Rendered page images:
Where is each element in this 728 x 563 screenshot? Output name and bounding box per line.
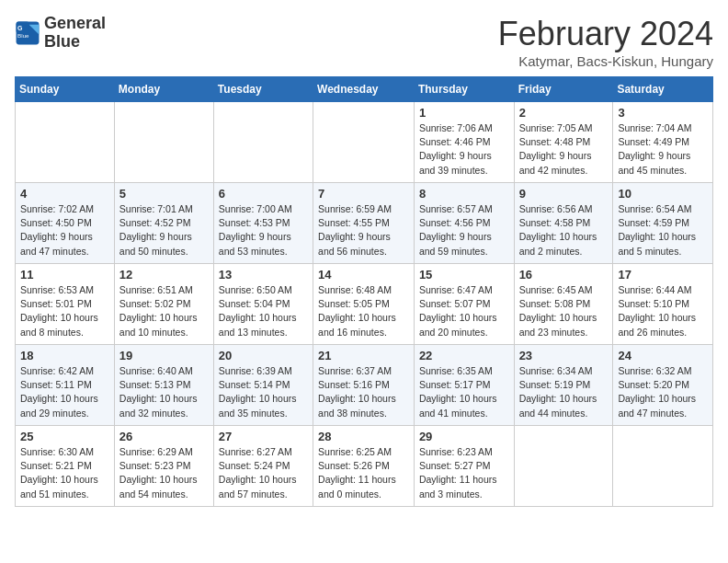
weekday-header: Sunday (16, 77, 115, 102)
day-info: Sunrise: 6:53 AM Sunset: 5:01 PM Dayligh… (20, 283, 109, 339)
day-number: 2 (519, 106, 609, 120)
day-number: 10 (618, 187, 708, 201)
day-info: Sunrise: 7:02 AM Sunset: 4:50 PM Dayligh… (20, 202, 109, 259)
calendar-cell (213, 102, 313, 183)
day-number: 6 (219, 187, 308, 201)
calendar-week-row: 25Sunrise: 6:30 AM Sunset: 5:21 PM Dayli… (16, 426, 713, 507)
day-number: 20 (219, 349, 308, 362)
calendar-cell: 25Sunrise: 6:30 AM Sunset: 5:21 PM Dayli… (16, 426, 115, 507)
day-number: 26 (119, 430, 209, 443)
day-info: Sunrise: 7:04 AM Sunset: 4:49 PM Dayligh… (618, 121, 708, 178)
weekday-header: Thursday (414, 77, 514, 102)
calendar-cell (613, 426, 713, 507)
weekday-header: Wednesday (313, 77, 415, 102)
day-info: Sunrise: 6:25 AM Sunset: 5:26 PM Dayligh… (318, 445, 409, 501)
day-number: 23 (519, 349, 609, 362)
day-info: Sunrise: 6:23 AM Sunset: 5:27 PM Dayligh… (419, 445, 509, 501)
calendar-cell: 16Sunrise: 6:45 AM Sunset: 5:08 PM Dayli… (514, 264, 613, 345)
svg-text:G: G (17, 25, 23, 31)
location-title: Katymar, Bacs-Kiskun, Hungary (498, 53, 713, 69)
calendar-cell: 7Sunrise: 6:59 AM Sunset: 4:55 PM Daylig… (313, 183, 415, 264)
logo-text: General Blue (44, 15, 106, 52)
day-info: Sunrise: 6:39 AM Sunset: 5:14 PM Dayligh… (219, 364, 308, 420)
day-info: Sunrise: 6:50 AM Sunset: 5:04 PM Dayligh… (219, 283, 308, 339)
weekday-header: Monday (114, 77, 213, 102)
calendar-cell: 22Sunrise: 6:35 AM Sunset: 5:17 PM Dayli… (414, 345, 514, 426)
calendar-header: SundayMondayTuesdayWednesdayThursdayFrid… (16, 77, 713, 102)
calendar-cell: 29Sunrise: 6:23 AM Sunset: 5:27 PM Dayli… (414, 426, 514, 507)
day-number: 7 (318, 187, 409, 201)
logo: G Blue General Blue (15, 15, 106, 52)
title-block: February 2024 Katymar, Bacs-Kiskun, Hung… (498, 15, 713, 69)
calendar-week-row: 4Sunrise: 7:02 AM Sunset: 4:50 PM Daylig… (16, 183, 713, 264)
calendar-cell: 15Sunrise: 6:47 AM Sunset: 5:07 PM Dayli… (414, 264, 514, 345)
day-number: 4 (20, 187, 109, 201)
day-number: 5 (119, 187, 209, 201)
day-info: Sunrise: 6:37 AM Sunset: 5:16 PM Dayligh… (318, 364, 409, 420)
svg-text:Blue: Blue (17, 31, 29, 38)
day-info: Sunrise: 6:57 AM Sunset: 4:56 PM Dayligh… (419, 202, 509, 259)
day-info: Sunrise: 6:32 AM Sunset: 5:20 PM Dayligh… (618, 364, 708, 420)
calendar-cell: 8Sunrise: 6:57 AM Sunset: 4:56 PM Daylig… (414, 183, 514, 264)
calendar-cell: 10Sunrise: 6:54 AM Sunset: 4:59 PM Dayli… (613, 183, 713, 264)
calendar-cell: 28Sunrise: 6:25 AM Sunset: 5:26 PM Dayli… (313, 426, 415, 507)
logo-line2: Blue (44, 33, 106, 52)
calendar-cell: 27Sunrise: 6:27 AM Sunset: 5:24 PM Dayli… (213, 426, 313, 507)
calendar-week-row: 1Sunrise: 7:06 AM Sunset: 4:46 PM Daylig… (16, 102, 713, 183)
day-number: 3 (618, 106, 708, 120)
day-number: 16 (519, 268, 609, 282)
calendar-cell: 6Sunrise: 7:00 AM Sunset: 4:53 PM Daylig… (213, 183, 313, 264)
weekday-header: Friday (514, 77, 613, 102)
day-info: Sunrise: 6:42 AM Sunset: 5:11 PM Dayligh… (20, 364, 109, 420)
calendar-cell: 5Sunrise: 7:01 AM Sunset: 4:52 PM Daylig… (114, 183, 213, 264)
day-number: 8 (419, 187, 509, 201)
logo-icon: G Blue (15, 20, 40, 46)
day-info: Sunrise: 6:30 AM Sunset: 5:21 PM Dayligh… (20, 445, 109, 501)
month-title: February 2024 (498, 15, 713, 53)
calendar-cell: 17Sunrise: 6:44 AM Sunset: 5:10 PM Dayli… (613, 264, 713, 345)
calendar-cell: 4Sunrise: 7:02 AM Sunset: 4:50 PM Daylig… (16, 183, 115, 264)
calendar-cell: 21Sunrise: 6:37 AM Sunset: 5:16 PM Dayli… (313, 345, 415, 426)
calendar-cell: 19Sunrise: 6:40 AM Sunset: 5:13 PM Dayli… (114, 345, 213, 426)
page-header: G Blue General Blue February 2024 Katyma… (15, 15, 713, 69)
day-number: 27 (219, 430, 308, 443)
calendar-body: 1Sunrise: 7:06 AM Sunset: 4:46 PM Daylig… (16, 102, 713, 507)
day-number: 21 (318, 349, 409, 362)
weekday-header: Saturday (613, 77, 713, 102)
weekday-header: Tuesday (213, 77, 313, 102)
day-info: Sunrise: 6:56 AM Sunset: 4:58 PM Dayligh… (519, 202, 609, 259)
day-number: 1 (419, 106, 509, 120)
calendar-cell: 3Sunrise: 7:04 AM Sunset: 4:49 PM Daylig… (613, 102, 713, 183)
day-info: Sunrise: 7:05 AM Sunset: 4:48 PM Dayligh… (519, 121, 609, 178)
calendar-cell (514, 426, 613, 507)
calendar-cell: 23Sunrise: 6:34 AM Sunset: 5:19 PM Dayli… (514, 345, 613, 426)
day-info: Sunrise: 6:27 AM Sunset: 5:24 PM Dayligh… (219, 445, 308, 501)
day-info: Sunrise: 6:47 AM Sunset: 5:07 PM Dayligh… (419, 283, 509, 339)
day-number: 17 (618, 268, 708, 282)
day-info: Sunrise: 6:40 AM Sunset: 5:13 PM Dayligh… (119, 364, 209, 420)
calendar-cell: 12Sunrise: 6:51 AM Sunset: 5:02 PM Dayli… (114, 264, 213, 345)
day-info: Sunrise: 6:48 AM Sunset: 5:05 PM Dayligh… (318, 283, 409, 339)
day-number: 22 (419, 349, 509, 362)
calendar-cell: 26Sunrise: 6:29 AM Sunset: 5:23 PM Dayli… (114, 426, 213, 507)
calendar-cell (16, 102, 115, 183)
day-number: 9 (519, 187, 609, 201)
day-info: Sunrise: 6:44 AM Sunset: 5:10 PM Dayligh… (618, 283, 708, 339)
day-number: 29 (419, 430, 509, 443)
day-number: 13 (219, 268, 308, 282)
calendar-cell (114, 102, 213, 183)
day-info: Sunrise: 6:54 AM Sunset: 4:59 PM Dayligh… (618, 202, 708, 259)
calendar-cell: 11Sunrise: 6:53 AM Sunset: 5:01 PM Dayli… (16, 264, 115, 345)
day-info: Sunrise: 7:00 AM Sunset: 4:53 PM Dayligh… (219, 202, 308, 259)
day-number: 15 (419, 268, 509, 282)
day-number: 25 (20, 430, 109, 443)
calendar-cell: 18Sunrise: 6:42 AM Sunset: 5:11 PM Dayli… (16, 345, 115, 426)
day-info: Sunrise: 7:01 AM Sunset: 4:52 PM Dayligh… (119, 202, 209, 259)
calendar-cell: 14Sunrise: 6:48 AM Sunset: 5:05 PM Dayli… (313, 264, 415, 345)
calendar-cell: 24Sunrise: 6:32 AM Sunset: 5:20 PM Dayli… (613, 345, 713, 426)
calendar-cell: 1Sunrise: 7:06 AM Sunset: 4:46 PM Daylig… (414, 102, 514, 183)
day-info: Sunrise: 6:34 AM Sunset: 5:19 PM Dayligh… (519, 364, 609, 420)
day-number: 24 (618, 349, 708, 362)
calendar-week-row: 11Sunrise: 6:53 AM Sunset: 5:01 PM Dayli… (16, 264, 713, 345)
calendar-table: SundayMondayTuesdayWednesdayThursdayFrid… (15, 76, 713, 507)
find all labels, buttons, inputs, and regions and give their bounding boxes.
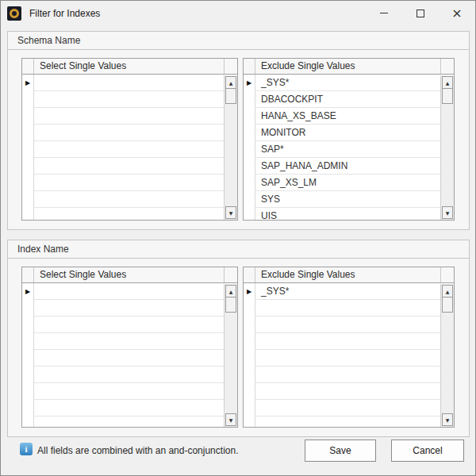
vertical-scrollbar[interactable]: ▲ ▼ xyxy=(440,75,454,220)
scroll-up-icon[interactable]: ▲ xyxy=(225,76,236,89)
grid-cell[interactable] xyxy=(34,91,237,108)
grid-row[interactable] xyxy=(22,108,237,125)
grid-cell[interactable] xyxy=(34,300,237,317)
grid-row[interactable] xyxy=(244,400,454,416)
grid-row[interactable] xyxy=(22,175,237,191)
scrollbar-thumb[interactable] xyxy=(225,297,236,313)
grid-cell[interactable] xyxy=(34,125,237,141)
grid-row[interactable]: ▶_SYS* xyxy=(244,75,454,91)
grid-cell[interactable]: _SYS* xyxy=(255,75,454,91)
index-select-values-grid[interactable]: Select Single Values ▶ ▲ ▼ xyxy=(21,267,238,428)
grid-row[interactable]: SAP_HANA_ADMIN xyxy=(244,158,454,175)
grid-cell[interactable] xyxy=(34,333,237,350)
grid-row[interactable]: ▶ xyxy=(22,75,237,91)
grid-cell[interactable] xyxy=(34,400,237,416)
scrollbar-thumb[interactable] xyxy=(442,297,453,313)
grid-row[interactable] xyxy=(22,158,237,175)
grid-cell[interactable] xyxy=(34,158,237,175)
grid-row[interactable] xyxy=(22,350,237,367)
grid-cell[interactable] xyxy=(255,317,454,333)
grid-row[interactable]: SAP_XS_LM xyxy=(244,175,454,191)
schema-exclude-values-grid[interactable]: Exclude Single Values ▶_SYS*DBACOCKPITHA… xyxy=(243,58,455,221)
grid-row[interactable] xyxy=(22,125,237,141)
grid-row[interactable] xyxy=(22,191,237,208)
grid-row[interactable]: UIS xyxy=(244,208,454,221)
grid-row[interactable] xyxy=(22,300,237,317)
maximize-icon xyxy=(416,10,424,17)
grid-row[interactable] xyxy=(244,350,454,367)
scroll-down-icon[interactable]: ▼ xyxy=(442,413,453,426)
grid-cell[interactable] xyxy=(34,191,237,208)
grid-cell[interactable] xyxy=(34,350,237,367)
grid-cell[interactable] xyxy=(34,208,237,221)
row-header-cell xyxy=(244,191,255,208)
grid-row[interactable] xyxy=(244,383,454,400)
grid-cell[interactable]: SAP* xyxy=(255,141,454,158)
grid-row[interactable] xyxy=(244,367,454,383)
scroll-down-icon[interactable]: ▼ xyxy=(442,206,453,219)
grid-cell[interactable] xyxy=(34,383,237,400)
save-button[interactable]: Save xyxy=(305,440,376,462)
grid-cell[interactable] xyxy=(255,350,454,367)
maximize-button[interactable] xyxy=(402,1,439,25)
index-exclude-values-grid[interactable]: Exclude Single Values ▶_SYS* ▲ ▼ xyxy=(243,267,455,428)
grid-cell[interactable]: SYS xyxy=(255,191,454,208)
grid-row[interactable] xyxy=(22,367,237,383)
scrollbar-thumb[interactable] xyxy=(442,88,453,104)
grid-row[interactable] xyxy=(244,416,454,428)
grid-cell[interactable] xyxy=(255,333,454,350)
scroll-up-icon[interactable]: ▲ xyxy=(442,285,453,298)
grid-row[interactable] xyxy=(22,141,237,158)
grid-cell[interactable]: MONITOR xyxy=(255,125,454,141)
close-button[interactable]: × xyxy=(439,1,475,25)
grid-cell[interactable] xyxy=(34,175,237,191)
grid-cell[interactable] xyxy=(34,75,237,91)
grid-cell[interactable]: HANA_XS_BASE xyxy=(255,108,454,125)
grid-row[interactable] xyxy=(22,317,237,333)
grid-row[interactable] xyxy=(244,333,454,350)
grid-cell[interactable]: _SYS* xyxy=(255,283,454,300)
grid-cell[interactable]: UIS xyxy=(255,208,454,221)
grid-row[interactable] xyxy=(22,208,237,221)
vertical-scrollbar[interactable]: ▲ ▼ xyxy=(224,75,237,220)
grid-cell[interactable]: SAP_XS_LM xyxy=(255,175,454,191)
grid-cell[interactable] xyxy=(255,416,454,428)
grid-row[interactable] xyxy=(22,383,237,400)
cancel-button[interactable]: Cancel xyxy=(391,440,464,462)
grid-cell[interactable] xyxy=(34,416,237,428)
grid-row[interactable] xyxy=(244,300,454,317)
grid-row[interactable] xyxy=(22,400,237,416)
scrollbar-thumb[interactable] xyxy=(225,88,236,104)
grid-cell[interactable] xyxy=(255,367,454,383)
grid-row[interactable]: HANA_XS_BASE xyxy=(244,108,454,125)
grid-row[interactable]: DBACOCKPIT xyxy=(244,91,454,108)
grid-row[interactable] xyxy=(22,333,237,350)
grid-row[interactable]: ▶ xyxy=(22,283,237,300)
vertical-scrollbar[interactable]: ▲ ▼ xyxy=(440,284,454,427)
grid-cell[interactable] xyxy=(34,108,237,125)
scroll-down-icon[interactable]: ▼ xyxy=(225,206,236,219)
grid-row[interactable] xyxy=(244,317,454,333)
grid-cell[interactable]: SAP_HANA_ADMIN xyxy=(255,158,454,175)
grid-row[interactable]: SAP* xyxy=(244,141,454,158)
grid-row[interactable] xyxy=(22,91,237,108)
grid-cell[interactable]: DBACOCKPIT xyxy=(255,91,454,108)
grid-row[interactable]: MONITOR xyxy=(244,125,454,141)
grid-cell[interactable] xyxy=(255,400,454,416)
grid-cell[interactable] xyxy=(34,367,237,383)
grid-cell[interactable] xyxy=(255,383,454,400)
grid-row[interactable]: SYS xyxy=(244,191,454,208)
scroll-up-icon[interactable]: ▲ xyxy=(225,285,236,298)
minimize-button[interactable] xyxy=(366,1,402,25)
grid-cell[interactable] xyxy=(34,283,237,300)
grid-row[interactable]: ▶_SYS* xyxy=(244,283,454,300)
scroll-down-icon[interactable]: ▼ xyxy=(225,413,236,426)
grid-row[interactable] xyxy=(22,416,237,428)
schema-select-values-grid[interactable]: Select Single Values ▶ ▲ ▼ xyxy=(21,58,238,221)
index-grids: Select Single Values ▶ ▲ ▼ Exclude Singl… xyxy=(21,267,455,428)
grid-cell[interactable] xyxy=(255,300,454,317)
grid-cell[interactable] xyxy=(34,141,237,158)
grid-cell[interactable] xyxy=(34,317,237,333)
vertical-scrollbar[interactable]: ▲ ▼ xyxy=(224,284,237,427)
scroll-up-icon[interactable]: ▲ xyxy=(442,76,453,89)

Your objective →
Given the data above, which lines hold the string "icon"? Return them.

Answer for this exercise →
logo-icon: G Blue (15, 20, 40, 46)
scroll-up-icon[interactable]: ▲ xyxy=(225,76,236,89)
maximize-icon xyxy=(416,10,424,17)
scroll-down-icon[interactable]: ▼ xyxy=(442,413,453,426)
scroll-down-icon[interactable]: ▼ xyxy=(442,206,453,219)
scroll-up-icon[interactable]: ▲ xyxy=(442,285,453,298)
scroll-down-icon[interactable]: ▼ xyxy=(225,206,236,219)
scroll-up-icon[interactable]: ▲ xyxy=(225,285,236,298)
scroll-down-icon[interactable]: ▼ xyxy=(225,413,236,426)
scroll-up-icon[interactable]: ▲ xyxy=(442,76,453,89)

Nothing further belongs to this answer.